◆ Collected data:

········

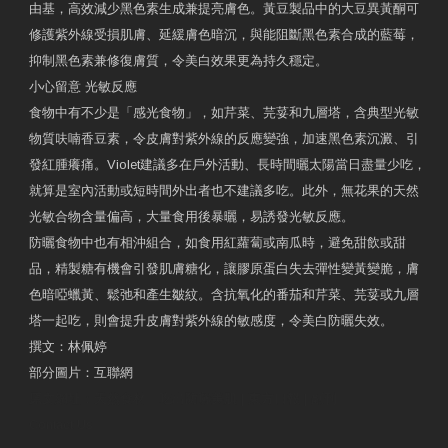
由基，高效減少黑色素生成兼提亮膚色。黃豆製品中的大豆異黃酮可
修護紫外線受損肌膚、延緩膚色暗沉，與能阻斷黑色素合成的藍莓，
抑制黑色素兼修復膚質，令美白效果更為持久穩定。
小心留意 光敏反應
食物中有不少是「感光食物」，如芹菜、芫荽和九層塔，含典型光敏
物質呋喃香豆素，令皮膚對紫外線的反應變強，加速黑色素沉澱、引
發紅腫癢痛。Violet建議多在戶外活動、長時間曬太陽當日盡量少吃，
就算是室內活動或短時間外出者也不建議多吃。此外，無花果的天然
光敏合物含量偏高，大量食用後暴曬，易誘發光敏反應。
防曬食物中也有相沖組合，如食用紅蘿蔔或南瓜時，避免甜飲或甜
品，精製糖有機會引發肌膚糖化，讓膠原蛋白失去彈性變黃變脆，膚
色暗啞蠟黃、鬆弛和產生皺紋。含抗氧化的番茄和芹菜、芫荽或九層
塔一起吃，則會提升皮膚對紫外線的敏感度，令美白防曬失效。
撰文：林佩婷
部分圖片：互聯網
原文網址：天然食材 吃出防曬美肌 | 東方日報 | 副刊
Contact Us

········

The complete set of records should be written out again, pictures excluded.

由基，高效減少黑色素生成兼提亮膚色。黃豆製品中的大豆異黃酮可
修護紫外線受損肌膚、延緩膚色暗沉，與能阻斷黑色素合成的藍莓，
抑制黑色素兼修復膚質，令美白效果更為持久穩定。
小心留意 光敏反應
食物中有不少是「感光食物」，如芹菜、芫荽和九層塔，含典型光敏
物質呋喃香豆素，令皮膚對紫外線的反應變強，加速黑色素沉澱、引
發紅腫癢痛。Violet建議多在戶外活動、長時間曬太陽當日盡量少吃，
就算是室內活動或短時間外出者也不建議多吃。此外，無花果的天然
光敏合物含量偏高，大量食用後暴曬，易誘發光敏反應。
防曬食物中也有相沖組合，如食用紅蘿蔔或南瓜時，避免甜飲或甜
品，精製糖有機會引發肌膚糖化，讓膠原蛋白失去彈性變黃變脆，膚
色暗啞蠟黃、鬆弛和產生皺紋。含抗氧化的番茄和芹菜、芫荽或九層
塔一起吃，則會提升皮膚對紫外線的敏感度，令美白防曬失效。
撰文：林佩婷
部分圖片：互聯網
原文網址：天然食材 吃出防曬美肌 | 東方日報 | 副刊
Contact Us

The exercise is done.